**DIRECTIONS**. The required output is all lines below that contain the word "hình".
Start of Block
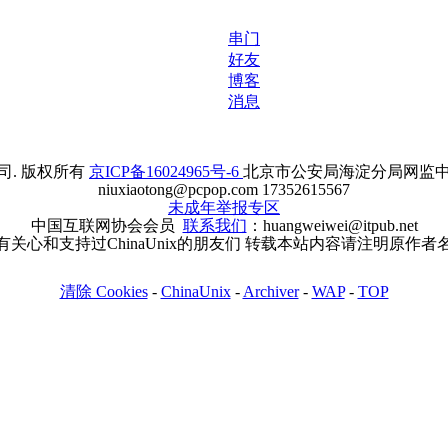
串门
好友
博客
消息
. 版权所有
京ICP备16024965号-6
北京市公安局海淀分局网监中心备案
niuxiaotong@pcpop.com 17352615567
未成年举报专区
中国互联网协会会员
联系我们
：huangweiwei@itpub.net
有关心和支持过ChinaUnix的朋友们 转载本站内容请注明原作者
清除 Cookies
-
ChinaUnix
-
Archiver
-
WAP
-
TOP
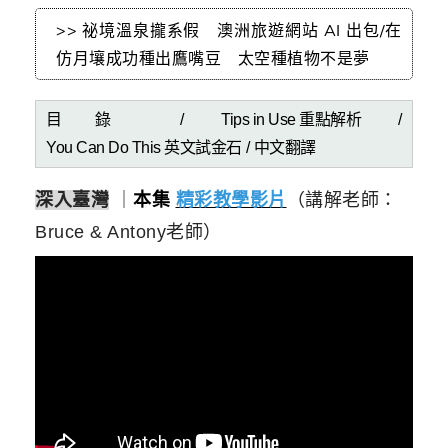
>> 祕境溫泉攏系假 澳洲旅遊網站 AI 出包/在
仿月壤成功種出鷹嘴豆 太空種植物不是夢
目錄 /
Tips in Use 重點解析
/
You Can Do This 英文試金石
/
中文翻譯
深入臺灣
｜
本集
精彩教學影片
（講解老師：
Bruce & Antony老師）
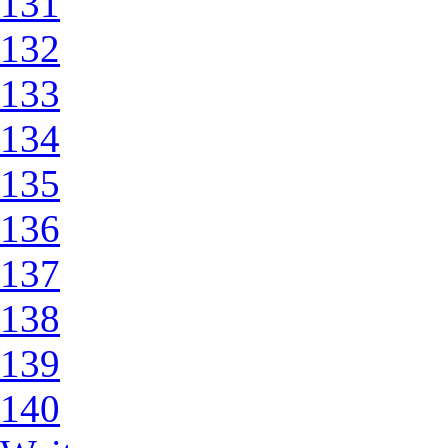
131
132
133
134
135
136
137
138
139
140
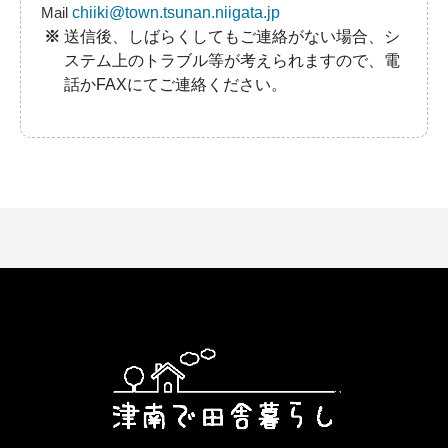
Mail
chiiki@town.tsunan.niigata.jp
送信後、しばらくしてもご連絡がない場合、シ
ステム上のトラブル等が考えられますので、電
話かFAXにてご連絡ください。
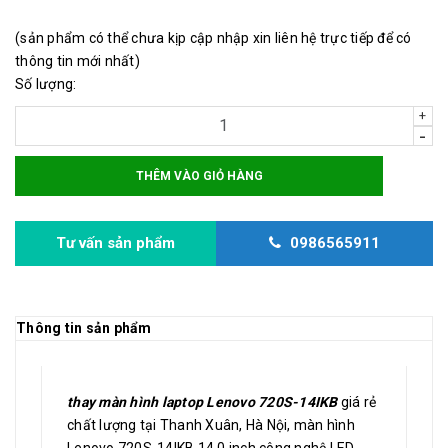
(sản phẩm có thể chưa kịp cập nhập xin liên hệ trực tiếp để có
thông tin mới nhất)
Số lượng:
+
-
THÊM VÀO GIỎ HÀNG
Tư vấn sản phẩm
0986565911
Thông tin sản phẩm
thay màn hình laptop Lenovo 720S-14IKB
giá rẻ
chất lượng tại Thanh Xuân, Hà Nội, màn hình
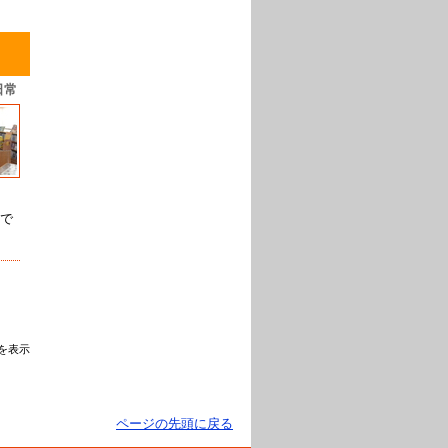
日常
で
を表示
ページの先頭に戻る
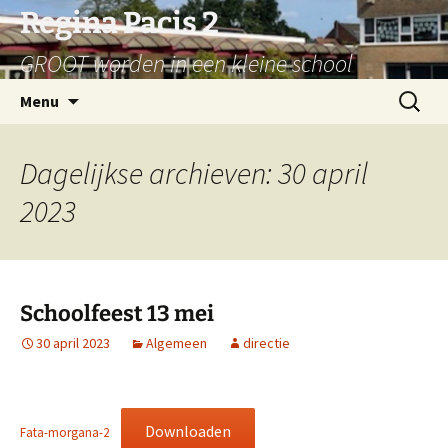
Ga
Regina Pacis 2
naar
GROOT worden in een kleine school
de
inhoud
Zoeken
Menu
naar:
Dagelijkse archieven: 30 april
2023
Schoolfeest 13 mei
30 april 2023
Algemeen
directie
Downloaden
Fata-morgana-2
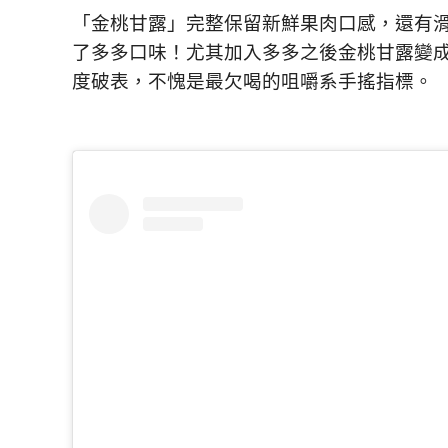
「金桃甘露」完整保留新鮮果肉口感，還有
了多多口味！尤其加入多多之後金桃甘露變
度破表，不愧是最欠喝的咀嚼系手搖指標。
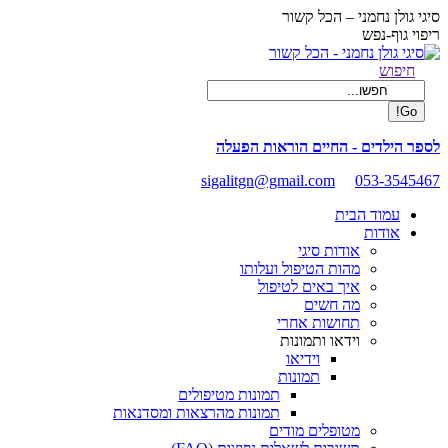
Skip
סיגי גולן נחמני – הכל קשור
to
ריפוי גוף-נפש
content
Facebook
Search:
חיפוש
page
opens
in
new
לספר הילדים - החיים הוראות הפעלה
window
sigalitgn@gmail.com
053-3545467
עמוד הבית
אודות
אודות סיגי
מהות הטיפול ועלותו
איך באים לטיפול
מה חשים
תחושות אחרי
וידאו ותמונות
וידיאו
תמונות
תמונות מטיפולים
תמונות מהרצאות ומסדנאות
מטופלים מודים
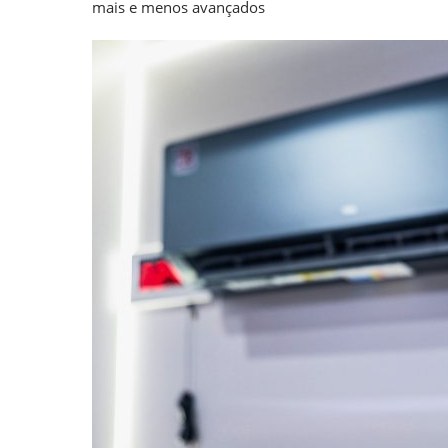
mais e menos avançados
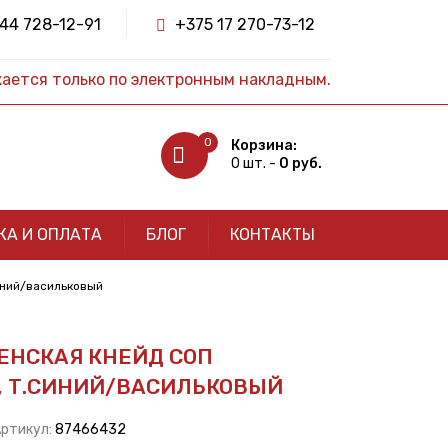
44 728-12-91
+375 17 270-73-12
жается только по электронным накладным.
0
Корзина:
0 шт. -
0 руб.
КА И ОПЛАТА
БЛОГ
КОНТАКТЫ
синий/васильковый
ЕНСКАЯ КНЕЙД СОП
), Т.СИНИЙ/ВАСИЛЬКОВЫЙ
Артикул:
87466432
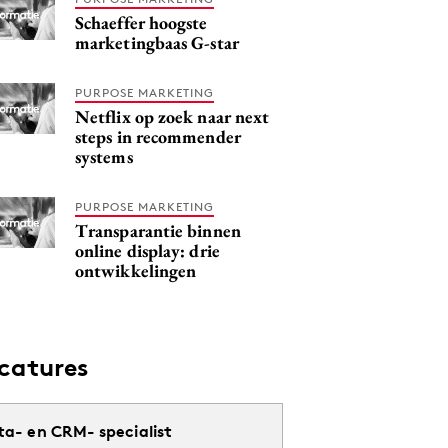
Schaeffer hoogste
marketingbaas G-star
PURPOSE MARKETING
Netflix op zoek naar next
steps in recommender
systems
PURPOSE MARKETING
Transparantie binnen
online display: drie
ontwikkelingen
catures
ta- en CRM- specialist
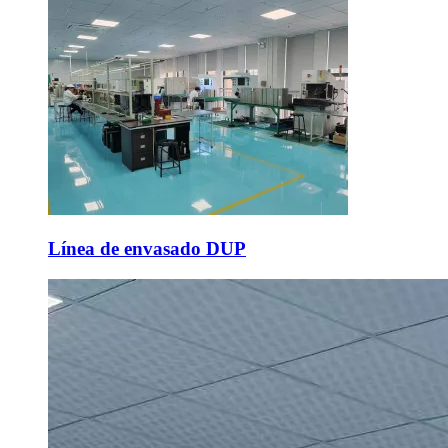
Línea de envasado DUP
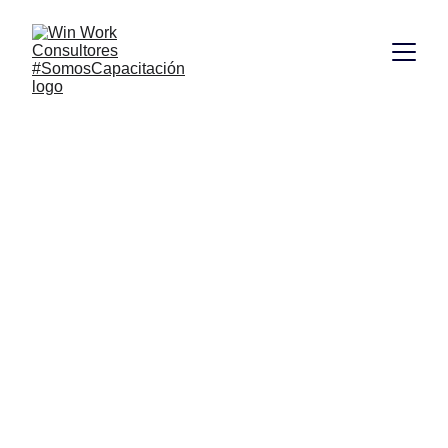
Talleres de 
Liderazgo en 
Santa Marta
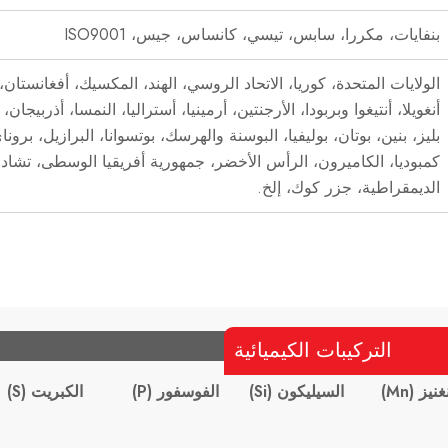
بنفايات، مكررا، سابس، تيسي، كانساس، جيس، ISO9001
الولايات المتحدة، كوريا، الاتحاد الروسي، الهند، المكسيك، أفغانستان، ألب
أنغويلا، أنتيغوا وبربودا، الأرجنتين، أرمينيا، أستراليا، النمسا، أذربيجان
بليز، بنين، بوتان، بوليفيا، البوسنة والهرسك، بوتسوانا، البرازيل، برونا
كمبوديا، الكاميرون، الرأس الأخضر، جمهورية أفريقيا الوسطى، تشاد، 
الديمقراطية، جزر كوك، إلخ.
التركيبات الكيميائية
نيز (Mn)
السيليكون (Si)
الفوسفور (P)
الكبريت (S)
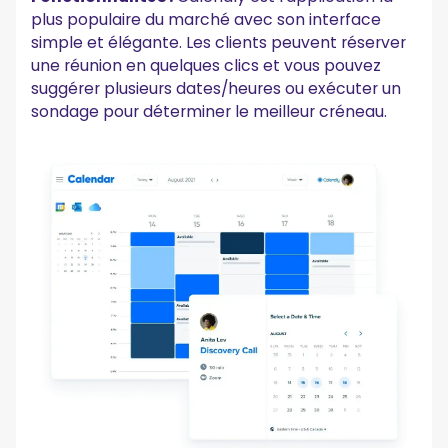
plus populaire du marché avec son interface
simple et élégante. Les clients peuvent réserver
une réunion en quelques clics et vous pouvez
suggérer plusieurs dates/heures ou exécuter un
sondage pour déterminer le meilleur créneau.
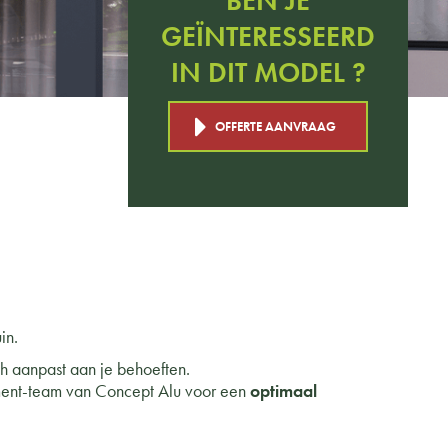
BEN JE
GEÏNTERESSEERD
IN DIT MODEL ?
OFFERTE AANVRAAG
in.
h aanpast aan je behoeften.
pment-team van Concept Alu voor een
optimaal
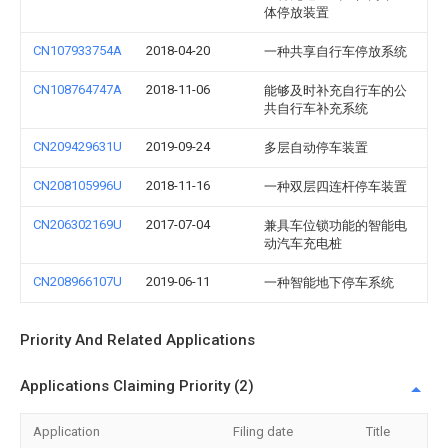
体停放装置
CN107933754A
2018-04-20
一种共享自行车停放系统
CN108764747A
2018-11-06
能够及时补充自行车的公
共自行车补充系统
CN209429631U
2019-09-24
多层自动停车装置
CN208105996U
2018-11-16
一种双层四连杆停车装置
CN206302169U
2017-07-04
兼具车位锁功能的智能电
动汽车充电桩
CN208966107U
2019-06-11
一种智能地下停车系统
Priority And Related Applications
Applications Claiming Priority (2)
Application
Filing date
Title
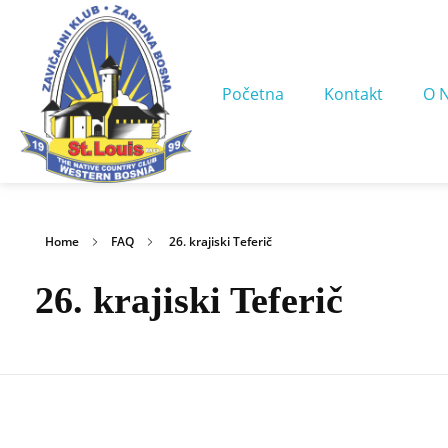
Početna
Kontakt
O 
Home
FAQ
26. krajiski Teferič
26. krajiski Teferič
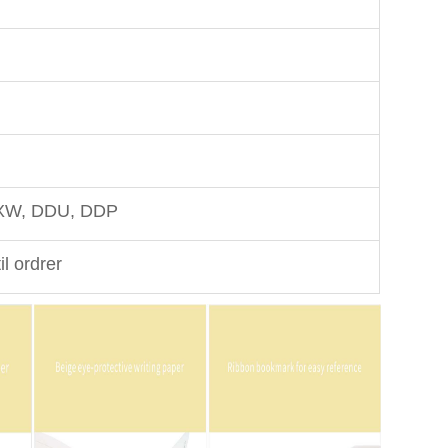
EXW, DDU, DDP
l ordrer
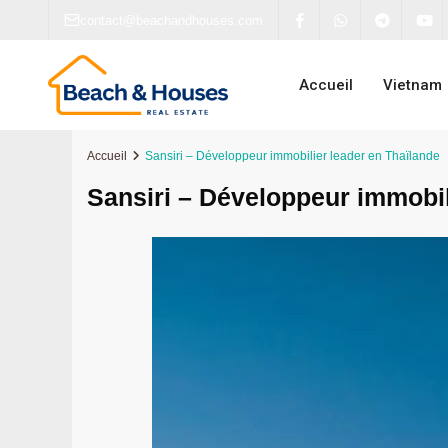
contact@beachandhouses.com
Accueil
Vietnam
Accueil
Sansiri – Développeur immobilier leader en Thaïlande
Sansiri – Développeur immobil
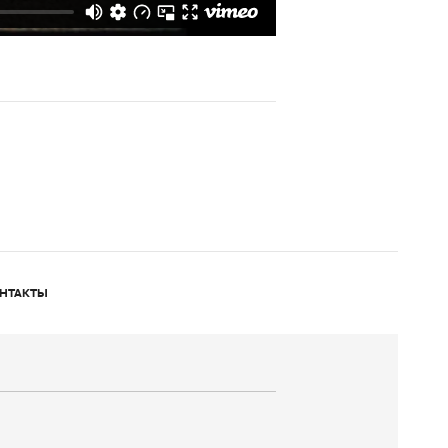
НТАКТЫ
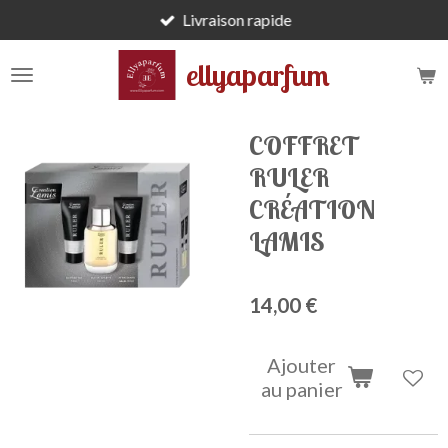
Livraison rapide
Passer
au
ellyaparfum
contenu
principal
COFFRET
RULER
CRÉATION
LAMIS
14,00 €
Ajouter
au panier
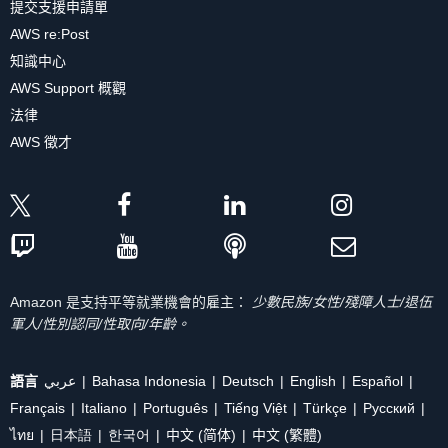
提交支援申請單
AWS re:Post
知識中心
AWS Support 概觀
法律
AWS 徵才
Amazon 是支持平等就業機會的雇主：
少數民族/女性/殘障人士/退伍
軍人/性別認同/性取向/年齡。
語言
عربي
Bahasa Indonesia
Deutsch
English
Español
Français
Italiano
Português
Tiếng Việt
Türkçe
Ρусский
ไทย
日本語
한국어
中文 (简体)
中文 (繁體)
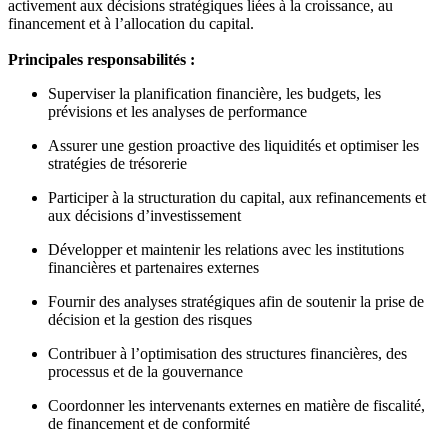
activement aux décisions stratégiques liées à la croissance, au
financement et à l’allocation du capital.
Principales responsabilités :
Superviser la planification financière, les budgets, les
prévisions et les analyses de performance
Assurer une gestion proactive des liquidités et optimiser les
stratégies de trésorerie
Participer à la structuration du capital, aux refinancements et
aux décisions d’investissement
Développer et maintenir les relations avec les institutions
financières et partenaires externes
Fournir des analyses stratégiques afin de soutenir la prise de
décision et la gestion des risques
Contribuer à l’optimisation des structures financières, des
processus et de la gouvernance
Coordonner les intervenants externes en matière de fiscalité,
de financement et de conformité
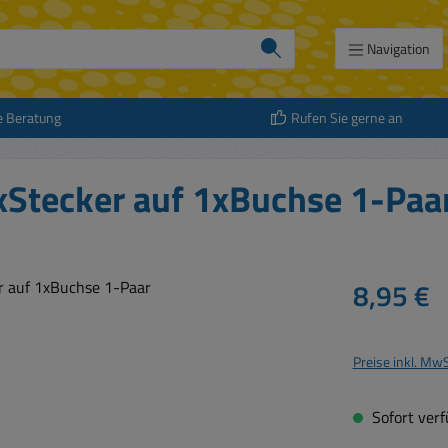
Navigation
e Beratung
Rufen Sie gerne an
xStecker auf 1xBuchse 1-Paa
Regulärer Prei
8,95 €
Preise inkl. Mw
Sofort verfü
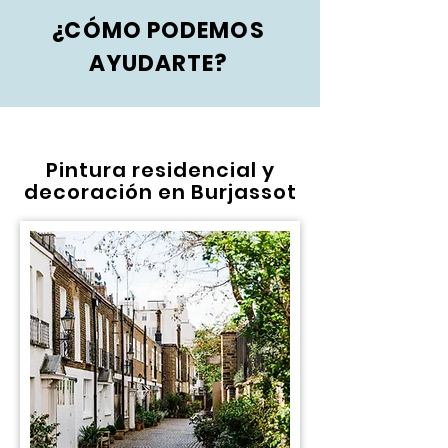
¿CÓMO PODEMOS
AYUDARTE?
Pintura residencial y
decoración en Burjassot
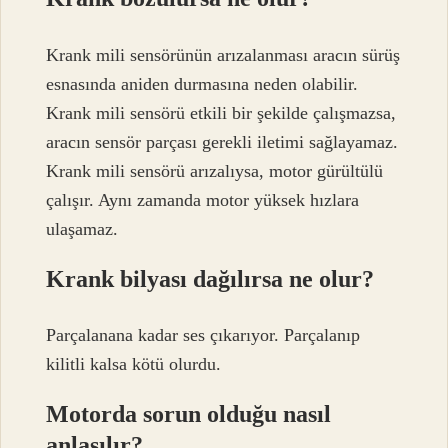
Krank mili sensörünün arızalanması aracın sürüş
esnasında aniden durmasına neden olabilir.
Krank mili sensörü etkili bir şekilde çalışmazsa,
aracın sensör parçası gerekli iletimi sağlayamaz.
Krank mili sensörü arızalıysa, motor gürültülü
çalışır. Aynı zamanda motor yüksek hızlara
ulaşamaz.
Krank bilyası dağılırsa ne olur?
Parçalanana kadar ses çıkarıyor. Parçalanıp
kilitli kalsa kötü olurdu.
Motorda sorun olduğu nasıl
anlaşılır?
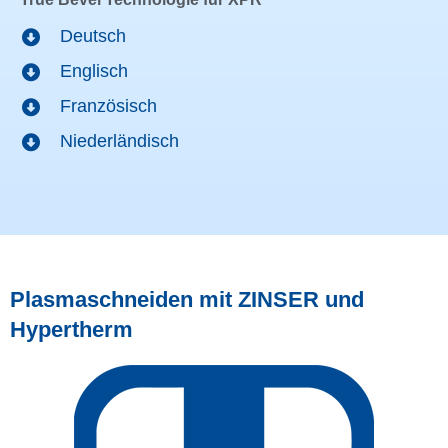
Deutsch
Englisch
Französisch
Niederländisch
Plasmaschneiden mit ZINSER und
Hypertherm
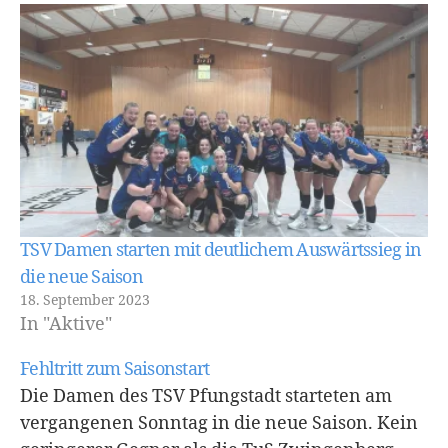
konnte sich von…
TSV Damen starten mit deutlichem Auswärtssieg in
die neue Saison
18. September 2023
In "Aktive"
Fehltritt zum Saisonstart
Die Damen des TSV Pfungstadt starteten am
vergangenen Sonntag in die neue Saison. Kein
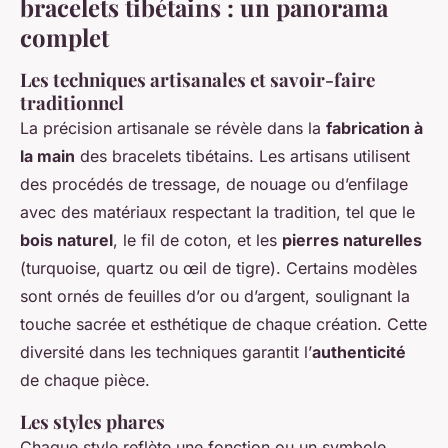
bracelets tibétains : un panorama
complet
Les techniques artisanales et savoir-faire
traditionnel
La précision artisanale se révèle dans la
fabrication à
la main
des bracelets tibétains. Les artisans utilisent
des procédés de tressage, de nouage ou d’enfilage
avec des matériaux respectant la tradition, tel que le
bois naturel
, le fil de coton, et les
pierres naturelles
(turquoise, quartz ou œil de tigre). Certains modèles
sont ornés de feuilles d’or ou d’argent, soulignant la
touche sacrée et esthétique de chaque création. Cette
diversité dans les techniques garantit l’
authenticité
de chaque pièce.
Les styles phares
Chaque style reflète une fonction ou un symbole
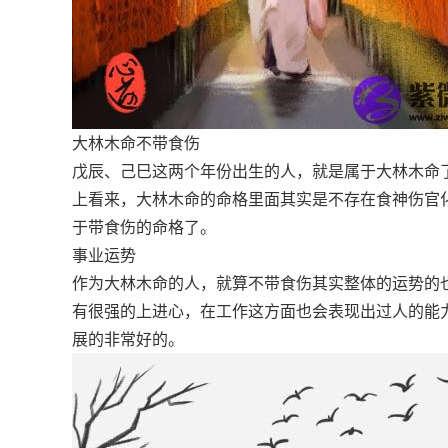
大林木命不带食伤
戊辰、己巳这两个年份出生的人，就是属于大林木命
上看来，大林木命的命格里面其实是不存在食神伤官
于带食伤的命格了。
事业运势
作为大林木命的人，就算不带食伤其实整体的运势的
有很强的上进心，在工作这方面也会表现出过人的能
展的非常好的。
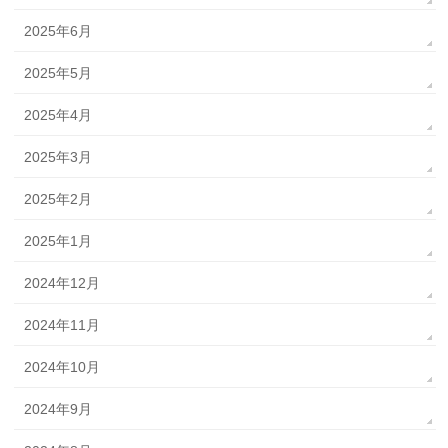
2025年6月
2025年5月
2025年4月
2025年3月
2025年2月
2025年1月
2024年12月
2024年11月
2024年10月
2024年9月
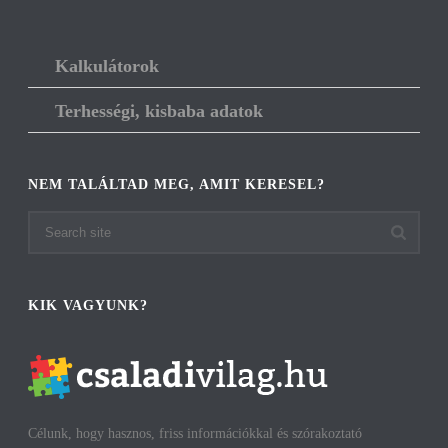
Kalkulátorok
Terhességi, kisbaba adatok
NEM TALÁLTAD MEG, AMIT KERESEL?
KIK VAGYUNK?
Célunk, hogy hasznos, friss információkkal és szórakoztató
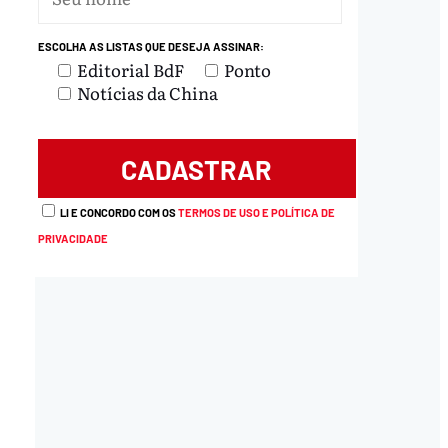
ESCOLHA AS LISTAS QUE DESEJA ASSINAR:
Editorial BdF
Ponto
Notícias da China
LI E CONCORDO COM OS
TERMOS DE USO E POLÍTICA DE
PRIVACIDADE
End of Block
**ANSWER BOX**.
thay màn hình laptop Lenovo 720S-14IKB
chất lượng tại Thanh Xuân, Hà Nội, màn hình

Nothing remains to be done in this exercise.